Política
Projeto propõe rede de apoio psicológico e financeiro para mães atípicas e cuidadores
Proposta em análise na Câmara cria atendimento psicossocial, jurídico e programas de geração de renda para quem cuida de pessoas com deficiência ou condições crônicas.
Rede de proteção para quem cuida
O Projeto de Lei 6730/25 institui a Política Nacional de Proteção à Maternidade Atípica, com o objetivo de criar uma rede pública específica para “cuidar de quem cuida”. A proposta busca ir além do atendimento à pessoa com deficiência, garantindo suporte psicossocial, terapêutico e financeiro diretamente à mãe ou ao cuidador que enfrenta sobrecarga emocional e perda de renda.
A proposta define maternidade atípica como a experiência de mulheres ou famílias que assumem cuidados contínuos e intensos de pessoas com deficiência, Transtorno do Espectro Autista (TEA) ou condições crônicas.
Como vai funcionar
O texto prevê a criação da Rede Nacional de Acolhimento da Maternidade Atípica, que oferecerá serviços gratuitos em unidades públicas ou conveniadas.
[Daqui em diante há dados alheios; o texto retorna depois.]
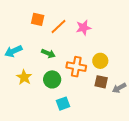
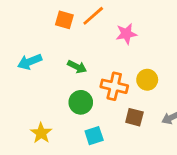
orange line: (59, 27) -> (93, 16), moved
yellow star: (24, 77) -> (41, 133), moved
brown square: (101, 82) -> (134, 117), moved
Entre as obrigações da rede estão:
- atendimento individual mensal para a mãe ou cuidador;
- rodas de terapia semanais;
- orientação jurídica sobre direitos;
- apoio simultâneo: as unidades deverão oferecer atividades pedagógicas e lúdicas para as crianças durante o atendimento da mãe, eliminando a barreira de não ter com quem deixar o filho para se cuidar.
Geração de renda
O projeto também prevê programas de autonomia econômica, com oficinas de capacitação (como corte e costura e artesanato) e apoio ao empreendedorismo para mães que precisaram deixar o mercado de trabalho.
Além disso, o texto classifica a maternidade atípica como fator agravante de vulnerabilidade em casos de violência doméstica, garantindo prioridade de atendimento em delegacias e no Ministério Público, devido à dependência financeira que muitas vezes prende a cuidadora ao agressor.
Sobrecarga materna
A deputada Rogéria Santos (Republicanos-BA), autora da proposta, destaca que, embora existam leis para as pessoas com deficiência, há um vácuo legal quanto à proteção de quem dedica a vida a cuidar delas.
“Essa política representa uma mudança estrutural: tira do invisível uma das maiores injustiças silenciosas do país e estabelece, pela primeira vez, uma rede pública dedicada a cuidar de quem cuida”, afirma Rogéria Santos na justificativa do projeto.
Para a parlamentar, o esgotamento dessas mulheres deve ser tratado pelo Estado. “A sobrecarga materna não é uma questão doméstica; é uma questão de saúde pública, assistência social e proteção social básica. Quando a mãe adoece emocionalmente, a criança adoece junto. Quando a mãe perde renda, a família perde segurança alimentar”, defende.
Próximos passos
A proposta, que tramita em caráter conclusivo, será analisada pelas comissões de Defesa dos Direitos das Pessoas com Deficiência; de Previdência, Assistência Social, Infância, Adolescência e Família; de Finanças e Tributação; e de Constituição e Justiça e de Cidadania.